Strategy 3: min patch coverage

I added a heuristic: if the proposed patch touches code outside the failing test’s module, abort. 70% of flaky-fix attempts died here, which is safer than merging sleeping threads.

Iteration limits and cost controls

Even deterministic projects can send the agent into infinite loops—usually when the model misunderstands the domain (regex edge cases, floating point rounding, date/timezones). Guard rails I enforce:

contextClip: truncate each stack trace to 30 lines.
patchMaxLines: reject patches adding more than 150 LOC.
failFastGlobs: end loop if changes hit migrations/** or package.json.
budget: send clawcloud budgets:set --daily $5 for hosted agents.

With these, our mean spend per PR is ~$0.42. The worst I have seen is $3.18 on a monster refactor.

Notifications and reporting back to humans

The loop feels magical only if the team knows what happened. We post status to Slack and annotate the PR.


// inside guardian.ts, after push()
await ctx.notify.slack({
  channel: '#ci',
  text: `OpenClaw fixed tests on ${ctx.git.sha.slice(0,7)}. All green.`
});

await ctx.github.createComment({
  body: '✅ All tests passing after OpenClaw auto-fix. Review the diff and merge when ready.'
});

Engineers still review the diff, but they rarely have to touch anything.

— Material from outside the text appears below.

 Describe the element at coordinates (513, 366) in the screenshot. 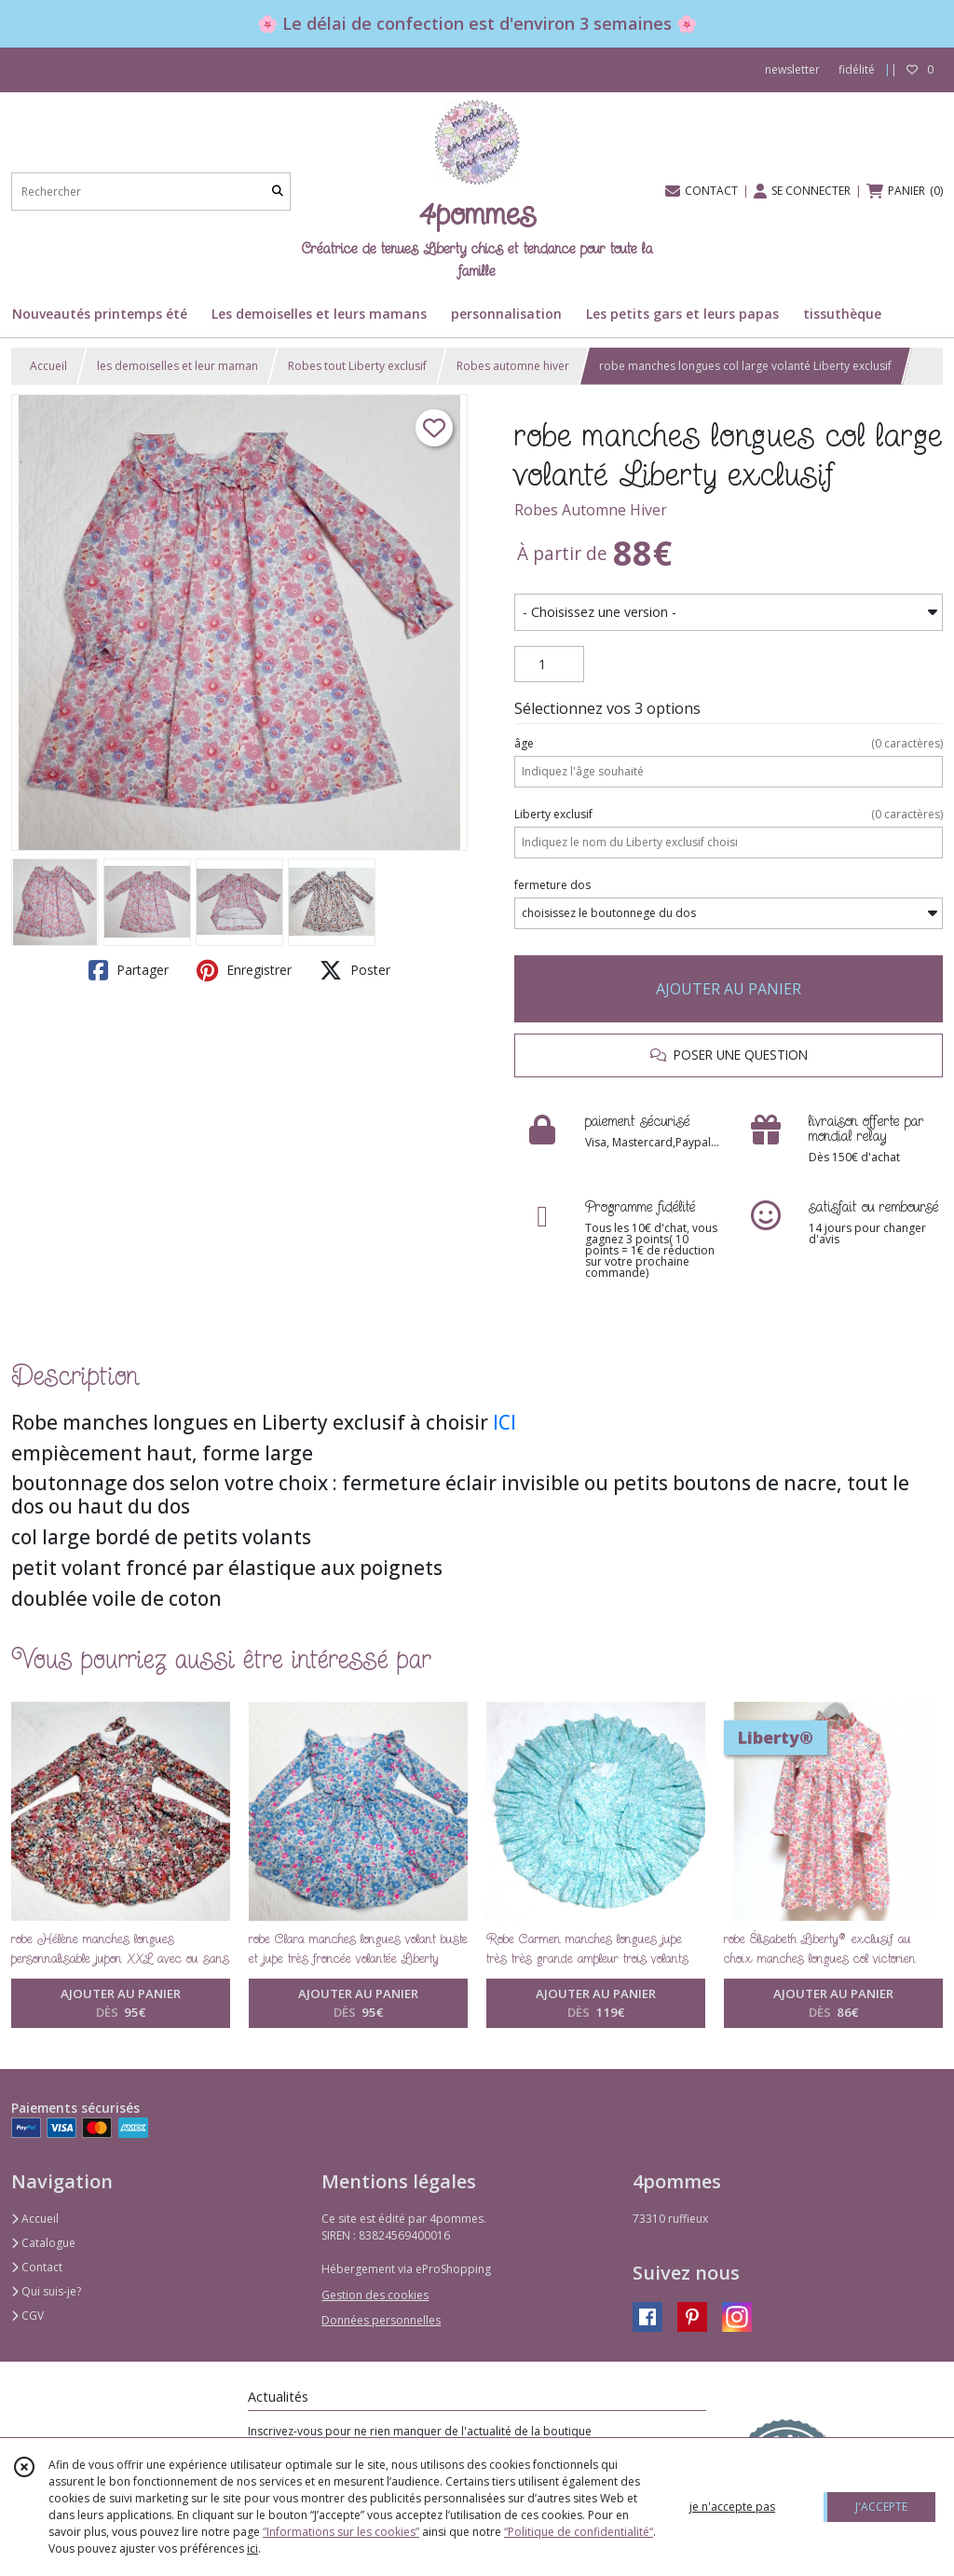 I see `Robes automne hiver` at that location.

Debugging the agent itself

When OpenClaw misbehaves, crank up verbosity:

OPENCLAW_DEBUG=1 openclaw run guardian

Common issues:

Patch applies locally but fails CI: Ensure you committed package-lock.json; the agent might have re-installed deps with different versions.
Adapter command not found: CI images sometimes cache ./node_modules/.bin inconsistently; adding npx fixes it.
Model times out: Lower contextClip or request a higher timeout in your ClawCloud plan.

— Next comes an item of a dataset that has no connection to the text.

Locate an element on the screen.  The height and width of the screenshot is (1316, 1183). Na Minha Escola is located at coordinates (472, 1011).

Numbers: success rates and edge cases

Metrics after three months on two projects:

Average iterations to green: 2.3 (Jest), 1.8 (pytest)
Success on first attempt: 62%
Cases hitting maxIterations: 7%
Manual rollbacks required: 1 commit out of 318 (OpenClaw removed a security check—now blocked by failFastGlobs)

What doesn’t work:

Large snapshot tests—OpenAI context limit explodes.
Generated code (Protobufs, OpenAPI) where diff must be run through the generator; the agent tries to edit the result files instead.
Database migrations with checksum hashes—it passes locally, breaks staging. Treat those as immutable.

Security considerations

Yes, an autonomous agent with git push access can torch your repo. Mitigations:

Scope token to a bot user limited to the repository.
Require a protected branch and manual PR review. The bot commits to openclaw-fix branch; GitHub policies force a human merge.
Use patchMaxLines to avoid sweeping changes.
Pipe all commits through git-secrets to prevent leaking credentials accidentally exposed in prompts.

So far this caught two instances where the model tried to add plaintext Redis passwords from the test fixture into source. The run failed, alerting us immediately.

Practical takeaway

The wiring is straightforward: install OpenClaw, pick or build a test adapter, slap a YAML job in CI, and set strict iteration + cost limits. Your first green build without human intervention is eerie and addictive. The next step is obvious—extend the agent to eslint fixes or storybook snapshots, but that is a story for another post.